Later this month, on June 23, the British public goes to the polls to vote on Brexit or whether to leave the European Union or remain.
The debate is beginning to hot up in the UK and commentators here have firmly decided that a Brexit – the UK leaving the EU – would be bad for Ireland.
This month’s referendum is thanks to David Cameron promising to hold one if he won the 2015 general election. In 1975, the UK voted with a 67.2% majority to remain within the then EEC. 41 years is a long time and it’s far from certain that the result will be the same this time around.
Debate in the UK has been between a remain side, whose arguments are based on economics and fact, and a leave side, whose arguments have strongly focused on emotive issues such as controlling immigration.
An actual Brexit would be unprecedented as no country that has been so embedded has left. No one seems sure what the actual implications for the UK would even be, in terms of trade agreements, but both sides say recession in the UK for the immediate few years is more than likely.
The implications on Ireland would be unknown to a large extent, as our membership of the EU would take precedence over any relationship with the UK.
If the UK does decide to exit the EU, nothing is likely to happen for the immediate two years, or even longer. When Greenland left the EEC in 1985 (after eight years membership) the divorce took six years to negotiate.
What is known is our heavy reliance on the UK as a trading partner, while the land border with Northern Ireland would have to be addressed. The UK is Ireland’s largest single trading partner.
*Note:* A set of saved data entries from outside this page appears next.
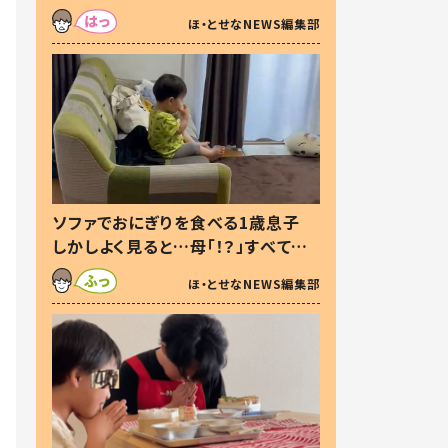
た本音とは
ほ・とせなNEWS編集部
ソファでおにぎりを食べる1歳息子
しかしよく見ると…母「！？」すべてを
察した母の投稿に「可愛いから許
ほ・とせなNEWS編集部
す！」「現行犯〜」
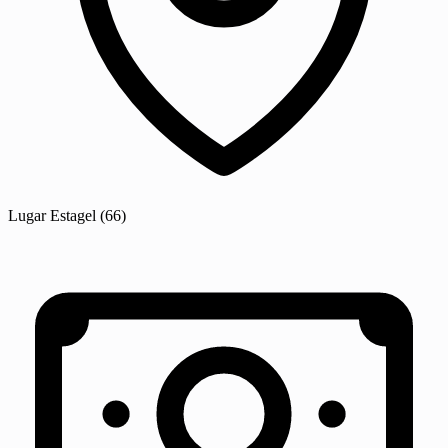
Lugar
Estagel
(66)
Total Irish merchandise exports in 2014 were valued at €92 billion, of which almost €13.6 billion were exports to the UK. Ireland also imports a significant amount from the UK.
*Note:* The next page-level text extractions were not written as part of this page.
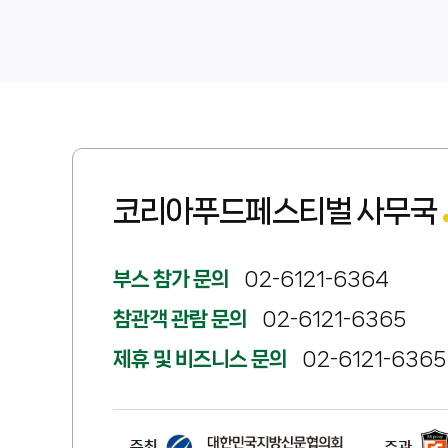
코리아푸드페스티벌 사무국
부스 참가 문의
02-6121-6364
참관객 관람 문의
02-6121-6365
제휴 및 비즈니스 문의
02-6121-6365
In 2014 Ireland exported €4.5 billion in agri-food products to the UK, primarily in the form of beef, dairy products and processed foods. Ireland’s imports of agri-food products from the UK are also substantial, amounting to €4.1 billion in 2014.
On the other side of the fence, 56% of fresh beef imports into the UK come from Ireland; 56% of butter into the UK comes from Ireland; 28% of cheese into the UK comes from Ireland.
We don’t want to be in a situation, and it’s unknown how much of a special deal Ireland could negotiate with the UK outside the EU, where relations with our largest trading partner are strained. The UK, if it votes to leave, will have to re-establish all trading deals and Ireland, as an EU member, may not be a favoured partner anymore.
While we can’t vote on June 23, we can influence the decision makers. With at least 6m people in the UK estimated to have an Irish grandparent, the connection between the two countries lies deep. But the onus is now on Ireland to help ensure the UK votes to remain within the EU. We should not want our relationship with the UK to end in divorce.